Tuesday, April 1, 2008

Drug war leaves Mexico 2nd in journalist slayings

The murder ... came as a shock even in this city inured to drug-related violence.  Ramirez, 50, who also worked as a correspondent for the Televisa TV network, was the most prominent of the more than two dozen reporters and editors slain nationwide since 2000.  To his frightened colleagues, his murder confirmed a chilling fact: Mexico, in the grips of an escalating drug war, has become the world's second-deadliest country for journalists after Iraq. 

"Of course we're scared," said Ricardo Castillo, news director for Acapulco's leading daily, El Sur.  "He was the most visible of all of us, and his murder was meant to send a message."

The killing was intended as a show of force by traffickers waging a turf war for control of both the local market and the lucrative smuggling routes to the United States, said Castillo. 
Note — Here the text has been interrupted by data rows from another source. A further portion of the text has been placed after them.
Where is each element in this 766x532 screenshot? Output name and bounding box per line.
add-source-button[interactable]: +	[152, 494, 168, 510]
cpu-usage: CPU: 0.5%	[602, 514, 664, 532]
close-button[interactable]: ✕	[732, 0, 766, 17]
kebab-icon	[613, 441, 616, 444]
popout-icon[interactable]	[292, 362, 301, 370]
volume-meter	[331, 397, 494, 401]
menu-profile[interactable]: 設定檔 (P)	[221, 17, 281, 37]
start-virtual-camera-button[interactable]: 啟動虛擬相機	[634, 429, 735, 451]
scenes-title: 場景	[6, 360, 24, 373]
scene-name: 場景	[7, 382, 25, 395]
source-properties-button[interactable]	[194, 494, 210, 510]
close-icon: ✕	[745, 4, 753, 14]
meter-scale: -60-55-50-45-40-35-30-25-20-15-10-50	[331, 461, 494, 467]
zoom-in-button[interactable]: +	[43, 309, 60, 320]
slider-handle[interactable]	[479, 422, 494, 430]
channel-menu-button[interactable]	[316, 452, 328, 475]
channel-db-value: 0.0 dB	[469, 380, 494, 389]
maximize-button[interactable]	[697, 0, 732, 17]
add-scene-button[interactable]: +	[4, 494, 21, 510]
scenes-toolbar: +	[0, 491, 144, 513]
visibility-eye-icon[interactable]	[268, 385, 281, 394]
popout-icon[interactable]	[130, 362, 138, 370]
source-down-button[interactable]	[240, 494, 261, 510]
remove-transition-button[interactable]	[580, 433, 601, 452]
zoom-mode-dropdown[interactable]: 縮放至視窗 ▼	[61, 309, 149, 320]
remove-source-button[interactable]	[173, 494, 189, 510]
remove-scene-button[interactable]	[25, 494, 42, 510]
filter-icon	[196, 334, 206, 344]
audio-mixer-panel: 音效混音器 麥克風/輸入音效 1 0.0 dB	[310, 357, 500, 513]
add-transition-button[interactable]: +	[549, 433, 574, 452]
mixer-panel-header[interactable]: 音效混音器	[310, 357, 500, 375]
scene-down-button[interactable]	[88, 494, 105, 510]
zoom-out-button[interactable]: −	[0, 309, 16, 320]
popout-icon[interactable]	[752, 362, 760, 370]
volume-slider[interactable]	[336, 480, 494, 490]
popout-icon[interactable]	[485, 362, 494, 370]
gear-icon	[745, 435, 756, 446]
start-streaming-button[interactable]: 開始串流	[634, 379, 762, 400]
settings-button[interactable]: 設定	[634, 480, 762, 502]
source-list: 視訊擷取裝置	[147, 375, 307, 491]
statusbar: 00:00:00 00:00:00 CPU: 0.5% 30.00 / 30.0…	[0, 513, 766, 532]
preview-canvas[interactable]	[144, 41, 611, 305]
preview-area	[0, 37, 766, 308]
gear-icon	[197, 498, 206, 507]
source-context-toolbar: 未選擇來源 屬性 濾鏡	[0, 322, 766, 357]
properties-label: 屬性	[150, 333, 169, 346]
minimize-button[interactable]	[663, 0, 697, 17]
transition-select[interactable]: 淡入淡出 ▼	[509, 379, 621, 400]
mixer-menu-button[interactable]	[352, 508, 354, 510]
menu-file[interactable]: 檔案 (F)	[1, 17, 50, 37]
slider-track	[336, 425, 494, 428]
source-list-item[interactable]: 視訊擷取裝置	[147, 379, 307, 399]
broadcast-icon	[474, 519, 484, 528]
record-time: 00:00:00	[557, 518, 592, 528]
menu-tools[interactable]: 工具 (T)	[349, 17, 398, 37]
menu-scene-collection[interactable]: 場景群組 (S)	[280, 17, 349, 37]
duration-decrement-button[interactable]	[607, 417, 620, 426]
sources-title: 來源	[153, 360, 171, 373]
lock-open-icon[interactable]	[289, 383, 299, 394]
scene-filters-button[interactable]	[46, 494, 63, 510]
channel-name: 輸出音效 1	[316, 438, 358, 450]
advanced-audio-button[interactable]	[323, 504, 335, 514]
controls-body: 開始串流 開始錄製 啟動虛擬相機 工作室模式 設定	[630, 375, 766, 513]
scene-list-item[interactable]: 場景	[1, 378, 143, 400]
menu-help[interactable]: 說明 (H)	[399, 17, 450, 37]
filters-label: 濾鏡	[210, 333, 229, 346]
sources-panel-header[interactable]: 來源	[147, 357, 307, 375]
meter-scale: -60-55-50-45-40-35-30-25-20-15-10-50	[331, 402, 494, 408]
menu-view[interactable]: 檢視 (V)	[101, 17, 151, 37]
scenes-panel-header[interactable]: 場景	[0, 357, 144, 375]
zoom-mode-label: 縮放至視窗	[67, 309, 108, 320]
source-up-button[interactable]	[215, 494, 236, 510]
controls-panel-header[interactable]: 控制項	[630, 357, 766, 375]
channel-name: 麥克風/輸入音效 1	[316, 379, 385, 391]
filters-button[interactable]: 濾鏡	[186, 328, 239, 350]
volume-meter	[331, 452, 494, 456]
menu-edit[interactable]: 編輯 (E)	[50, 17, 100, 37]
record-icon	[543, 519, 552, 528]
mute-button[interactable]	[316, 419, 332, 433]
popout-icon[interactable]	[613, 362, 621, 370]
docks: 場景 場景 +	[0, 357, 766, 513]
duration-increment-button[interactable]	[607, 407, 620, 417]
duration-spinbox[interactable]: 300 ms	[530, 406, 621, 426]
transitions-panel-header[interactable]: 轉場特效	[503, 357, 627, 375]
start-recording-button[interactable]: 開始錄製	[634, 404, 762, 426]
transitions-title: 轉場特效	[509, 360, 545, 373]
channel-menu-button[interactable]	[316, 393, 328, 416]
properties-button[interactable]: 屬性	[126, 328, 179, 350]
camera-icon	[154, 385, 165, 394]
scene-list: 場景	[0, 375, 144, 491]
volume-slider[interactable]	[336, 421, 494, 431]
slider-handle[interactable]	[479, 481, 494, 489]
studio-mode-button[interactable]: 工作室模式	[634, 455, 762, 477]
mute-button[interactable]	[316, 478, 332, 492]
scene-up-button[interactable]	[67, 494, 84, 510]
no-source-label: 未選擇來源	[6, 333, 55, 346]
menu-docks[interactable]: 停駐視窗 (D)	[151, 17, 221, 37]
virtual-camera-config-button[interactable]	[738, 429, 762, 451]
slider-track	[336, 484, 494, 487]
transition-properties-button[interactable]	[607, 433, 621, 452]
"More than an effort to silence the media, it's part of a strategy to instill terror," he said.  "The assassination of a journalist isn't just any killing.  It touches the basic fibers of society."

The danger appears to be rising. 

Statistics vary among watchdog groups, but they agree that Mexico has surpassed Colombia, a country plagued by decades of guerrilla and drug violence, in the number of journalists killed each year. 
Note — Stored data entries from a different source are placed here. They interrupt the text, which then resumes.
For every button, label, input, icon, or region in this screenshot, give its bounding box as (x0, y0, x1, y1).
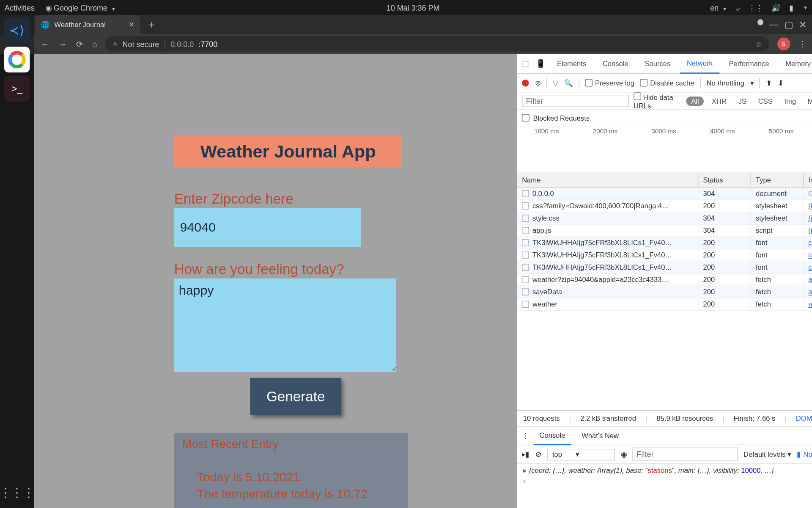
table-row[interactable]: weather?zip=94040&appid=a23cc3c4333…200f… (517, 274, 812, 286)
timeline-tick: 4000 ms (710, 127, 735, 135)
bluetooth-icon[interactable]: ⋮⋮ (748, 3, 763, 12)
timeline-tick: 5000 ms (769, 127, 793, 135)
network-timeline[interactable]: 1000 ms 2000 ms 3000 ms 4000 ms 5000 ms … (517, 127, 812, 174)
throttling-select[interactable]: No throttling ▾ (706, 79, 754, 87)
network-summary-bar: 10 requests| 2.2 kB transferred| 85.9 kB… (517, 410, 812, 427)
ubuntu-dock: ≺⟩ >_ ⋮⋮⋮ (0, 15, 34, 508)
back-button[interactable]: ← (41, 39, 49, 49)
filter-chip-media[interactable]: Media (804, 96, 812, 106)
dock-chrome-icon[interactable] (4, 47, 30, 73)
tab-memory[interactable]: Memory (779, 53, 812, 73)
table-row[interactable]: saveData200fetchapp.js:24177 B36 ms (517, 286, 812, 298)
issues-button[interactable]: ▮ No Issues (797, 450, 812, 458)
volume-icon[interactable]: 🔊 (771, 3, 781, 12)
console-sidebar-icon[interactable]: ▸▮ (522, 450, 529, 458)
activities-button[interactable]: Activities (5, 3, 35, 12)
column-header-initiator[interactable]: Initiator (804, 173, 812, 187)
drawer-tab-whatsnew[interactable]: What's New (576, 426, 625, 445)
tab-console[interactable]: Console (595, 53, 635, 73)
console-filter-input[interactable] (632, 447, 738, 461)
security-warning-icon: ⚠ (112, 41, 118, 47)
drawer-menu-icon[interactable]: ⋮ (522, 431, 529, 439)
recent-entry-temp: The temperature today is 10.72 degrees. (197, 486, 400, 508)
dock-apps-grid-icon[interactable]: ⋮⋮⋮ (0, 486, 35, 500)
battery-icon[interactable]: ▮ (789, 3, 793, 12)
close-window-button[interactable]: ✕ (799, 19, 807, 30)
tab-network[interactable]: Network (680, 53, 719, 73)
reload-button[interactable]: ⟳ (76, 39, 83, 49)
log-levels-select[interactable]: Default levels ▾ (743, 450, 791, 458)
tab-elements[interactable]: Elements (550, 53, 593, 73)
generate-button[interactable]: Generate (250, 378, 341, 415)
table-row[interactable]: style.css304stylesheet(index)197 B4 ms (517, 213, 812, 225)
expand-arrow-icon[interactable]: ▸ (523, 466, 527, 474)
tab-overflow-icon[interactable] (757, 19, 763, 25)
blocked-requests-checkbox[interactable] (522, 114, 529, 121)
table-row[interactable]: TK3iWkUHHAIjg75cFRf3bXL8LICs1_Fv40…200fo… (517, 237, 812, 249)
filter-chip-js[interactable]: JS (735, 96, 750, 106)
forward-button[interactable]: → (58, 39, 66, 49)
url-port: :7700 (198, 39, 217, 48)
context-selector[interactable]: top ▾ (547, 448, 615, 460)
inspect-element-icon[interactable]: ⬚ (522, 59, 534, 68)
app-title: Weather Journal App (174, 136, 402, 168)
filter-chip-css[interactable]: CSS (754, 96, 776, 106)
drawer-tabs: ⋮ Console What's New ✕ (517, 426, 812, 445)
console-clear-icon[interactable]: ⊘ (535, 450, 541, 458)
chrome-menu-icon[interactable]: ⋮ (798, 39, 807, 49)
filter-toggle-icon[interactable]: ▽ (553, 79, 558, 87)
column-header-status[interactable]: Status (698, 173, 751, 187)
export-har-icon[interactable]: ⬇ (778, 79, 784, 87)
console-output[interactable]: ▸{coord: {…}, weather: Array(1), base: "… (517, 464, 812, 508)
network-filter-input[interactable] (522, 95, 629, 107)
table-row[interactable]: 0.0.0.0304documentOther297 B4 ms (517, 188, 812, 200)
home-button[interactable]: ⌂ (92, 39, 97, 49)
network-filter-bar: Hide data URLs All XHR JS CSS Img Media … (517, 92, 812, 110)
table-row[interactable]: app.js304script(index)197 B4 ms (517, 225, 812, 237)
disable-cache-checkbox[interactable]: Disable cache (640, 79, 694, 87)
address-bar[interactable]: ⚠ Not secure | 0.0.0.0:7700 ☆ (105, 36, 769, 52)
browser-tab[interactable]: 🌐 Weather Journal ✕ (35, 15, 140, 34)
keyboard-layout-indicator[interactable]: en ▼ (710, 3, 727, 12)
clear-button[interactable]: ⊘ (535, 79, 541, 87)
table-row[interactable]: weather200fetchapp.js:38342 B6 ms (517, 298, 812, 311)
filter-chip-img[interactable]: Img (781, 96, 799, 106)
column-header-name[interactable]: Name (517, 173, 698, 187)
console-prompt[interactable]: › (523, 477, 812, 485)
live-expression-icon[interactable]: ◉ (621, 450, 627, 458)
table-row[interactable]: TK3iWkUHHAIjg75cFRf3bXL8LICs1_Fv40…200fo… (517, 249, 812, 262)
chevron-down-icon[interactable]: ▼ (803, 5, 808, 10)
filter-chip-all[interactable]: All (686, 96, 704, 105)
table-row[interactable]: css?family=Oswald:400,600,700|Ranga:4…20… (517, 200, 812, 213)
clock[interactable]: 10 Mai 3:36 PM (116, 3, 710, 12)
table-row[interactable]: TK3iWkUHHAIjg75cFRf3bXL8LICs1_Fv40…200fo… (517, 262, 812, 274)
import-har-icon[interactable]: ⬆ (766, 79, 772, 87)
summary-transferred: 2.2 kB transferred (580, 414, 636, 422)
active-app-menu[interactable]: ◉ Google Chrome ▼ (45, 3, 116, 12)
page-content: Weather Journal App Enter Zipcode here H… (34, 54, 517, 508)
column-header-type[interactable]: Type (751, 173, 804, 187)
filter-chip-xhr[interactable]: XHR (708, 96, 730, 106)
zipcode-input[interactable] (174, 208, 361, 247)
tab-performance[interactable]: Performance (722, 53, 776, 73)
profile-avatar[interactable]: s (777, 37, 790, 50)
record-button[interactable] (522, 79, 529, 86)
tab-sources[interactable]: Sources (638, 53, 678, 73)
console-log-line[interactable]: ▸{coord: {…}, weather: Array(1), base: "… (523, 466, 812, 474)
minimize-window-button[interactable]: — (769, 19, 779, 30)
drawer-tab-console[interactable]: Console (534, 426, 571, 445)
new-tab-button[interactable]: ＋ (146, 17, 157, 31)
search-icon[interactable]: 🔍 (564, 79, 573, 87)
dock-terminal-icon[interactable]: >_ (4, 76, 30, 102)
bookmark-star-icon[interactable]: ☆ (755, 39, 763, 48)
wifi-icon[interactable]: ⌵ (735, 3, 740, 12)
blocked-requests-label: Blocked Requests (533, 114, 590, 122)
preserve-log-checkbox[interactable]: Preserve log (585, 79, 634, 87)
hide-data-urls-checkbox[interactable]: Hide data URLs (634, 92, 682, 110)
maximize-window-button[interactable]: ▢ (785, 19, 793, 30)
dock-vscode-icon[interactable]: ≺⟩ (4, 17, 30, 43)
device-toolbar-icon[interactable]: 📱 (536, 59, 548, 68)
feelings-textarea[interactable]: happy (174, 279, 396, 372)
close-tab-icon[interactable]: ✕ (129, 20, 134, 28)
chevron-down-icon: ▼ (111, 6, 116, 11)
Seven Mexican journalists were slain last year, according to a count by the Miami-based Inter American Press Association.  The Paris-based Reporters without Borders tallied nine killings, and the Federation of Mexican Journalist Associations reported 11. 

Three journalists were killed in Colombia last year, according to Reporters without Borders.  The group counted 65 journalists and media assistants slain in Iraq over the past year.